_TASK OBJECTIVE_
Look through the records below, and whenever a line contains "rifiuti", copy it.

───── AVAILABLE DATA

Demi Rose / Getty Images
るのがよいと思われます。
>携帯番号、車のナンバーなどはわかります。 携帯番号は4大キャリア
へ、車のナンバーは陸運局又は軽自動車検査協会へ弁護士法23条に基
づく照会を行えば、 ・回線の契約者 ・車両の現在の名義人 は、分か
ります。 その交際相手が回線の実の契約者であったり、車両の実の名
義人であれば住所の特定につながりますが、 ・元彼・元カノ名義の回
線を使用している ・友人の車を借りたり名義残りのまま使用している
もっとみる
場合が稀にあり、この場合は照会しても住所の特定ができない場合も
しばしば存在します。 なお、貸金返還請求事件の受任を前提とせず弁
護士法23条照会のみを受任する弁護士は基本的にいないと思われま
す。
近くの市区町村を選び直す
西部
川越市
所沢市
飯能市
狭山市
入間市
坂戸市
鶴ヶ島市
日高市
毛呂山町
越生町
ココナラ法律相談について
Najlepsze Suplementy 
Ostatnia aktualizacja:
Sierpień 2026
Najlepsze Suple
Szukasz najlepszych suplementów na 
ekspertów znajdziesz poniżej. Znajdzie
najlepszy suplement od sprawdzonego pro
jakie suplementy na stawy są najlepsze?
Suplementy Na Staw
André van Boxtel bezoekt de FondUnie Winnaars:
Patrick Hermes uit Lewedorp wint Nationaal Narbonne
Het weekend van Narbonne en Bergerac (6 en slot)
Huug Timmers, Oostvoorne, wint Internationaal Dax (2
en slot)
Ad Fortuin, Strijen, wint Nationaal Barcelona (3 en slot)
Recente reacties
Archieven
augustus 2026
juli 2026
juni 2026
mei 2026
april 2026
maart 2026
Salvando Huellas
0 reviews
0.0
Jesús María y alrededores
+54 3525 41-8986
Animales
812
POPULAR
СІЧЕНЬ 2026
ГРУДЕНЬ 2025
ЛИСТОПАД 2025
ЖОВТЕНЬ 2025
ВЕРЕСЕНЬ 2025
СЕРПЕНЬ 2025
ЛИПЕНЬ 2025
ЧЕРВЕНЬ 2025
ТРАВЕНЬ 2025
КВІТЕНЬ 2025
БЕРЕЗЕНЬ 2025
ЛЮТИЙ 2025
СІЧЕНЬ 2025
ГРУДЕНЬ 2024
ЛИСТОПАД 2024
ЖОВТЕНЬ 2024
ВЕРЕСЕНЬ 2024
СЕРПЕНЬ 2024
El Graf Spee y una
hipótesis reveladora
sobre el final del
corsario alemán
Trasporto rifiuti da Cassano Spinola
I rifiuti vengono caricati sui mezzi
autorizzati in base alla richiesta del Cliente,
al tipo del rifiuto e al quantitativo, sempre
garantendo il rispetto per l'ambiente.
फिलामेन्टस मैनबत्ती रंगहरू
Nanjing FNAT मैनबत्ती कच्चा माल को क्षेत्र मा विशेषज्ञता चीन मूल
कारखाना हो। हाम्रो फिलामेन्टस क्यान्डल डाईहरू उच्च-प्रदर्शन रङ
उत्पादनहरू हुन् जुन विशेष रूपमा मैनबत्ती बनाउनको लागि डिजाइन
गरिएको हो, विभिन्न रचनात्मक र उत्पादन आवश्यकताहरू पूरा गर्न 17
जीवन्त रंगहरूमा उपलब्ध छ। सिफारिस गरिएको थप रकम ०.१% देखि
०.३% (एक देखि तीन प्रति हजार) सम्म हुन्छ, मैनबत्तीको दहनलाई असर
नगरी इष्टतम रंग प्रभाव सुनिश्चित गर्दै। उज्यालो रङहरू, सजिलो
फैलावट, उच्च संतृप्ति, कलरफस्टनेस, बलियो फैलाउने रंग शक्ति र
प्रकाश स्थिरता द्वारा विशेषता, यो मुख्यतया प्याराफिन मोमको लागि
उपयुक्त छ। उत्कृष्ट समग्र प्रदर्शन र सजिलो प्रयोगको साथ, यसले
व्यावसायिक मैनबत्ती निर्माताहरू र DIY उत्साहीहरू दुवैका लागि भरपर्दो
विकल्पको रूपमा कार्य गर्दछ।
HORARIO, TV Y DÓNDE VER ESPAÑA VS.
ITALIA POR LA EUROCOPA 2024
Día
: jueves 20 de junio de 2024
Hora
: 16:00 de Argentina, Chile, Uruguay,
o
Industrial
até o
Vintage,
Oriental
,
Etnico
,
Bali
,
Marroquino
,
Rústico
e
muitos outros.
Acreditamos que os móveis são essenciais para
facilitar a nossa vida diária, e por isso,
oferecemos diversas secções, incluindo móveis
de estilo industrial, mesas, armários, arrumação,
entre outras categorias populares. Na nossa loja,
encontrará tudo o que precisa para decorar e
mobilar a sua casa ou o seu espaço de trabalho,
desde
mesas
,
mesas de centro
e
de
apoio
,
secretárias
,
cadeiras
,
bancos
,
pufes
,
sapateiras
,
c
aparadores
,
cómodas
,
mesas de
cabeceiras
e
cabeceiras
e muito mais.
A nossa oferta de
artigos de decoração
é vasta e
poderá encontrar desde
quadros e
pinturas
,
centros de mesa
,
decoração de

──────────

_ANSWER_
Trasporto rifiuti da Cassano Spinola
I rifiuti vengono caricati sui mezzi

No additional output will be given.